**HOW TO COMPLETE THIS TASK:**
In the entries below, find the lines that contain the word "Centrum" and copy them.

[Extracted page text data]
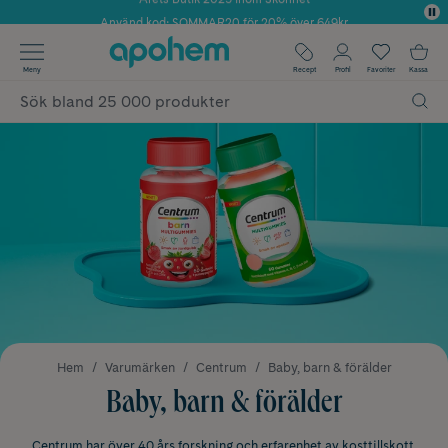
Använd kod: SOMMAR20 för 20% över 649kr
Årets Butik 2025 inom Skönhet
✓ Fri frakt
Meny
Recept
Profil
Favoriter
Kassa
✓ Rådgivning från farmaceuter & hudterapeuter
✓ Poäng på alla köp*
Hem
Varumärken
Centrum
Baby, barn & förälder
Baby, barn & förälder
Centrum har över 40 års forskning och erfarenhet av kosttillskott.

**SOLVED PROBLEM:**
Centrum
Centrum har över 40 års forskning och erfarenhet av kosttillskott.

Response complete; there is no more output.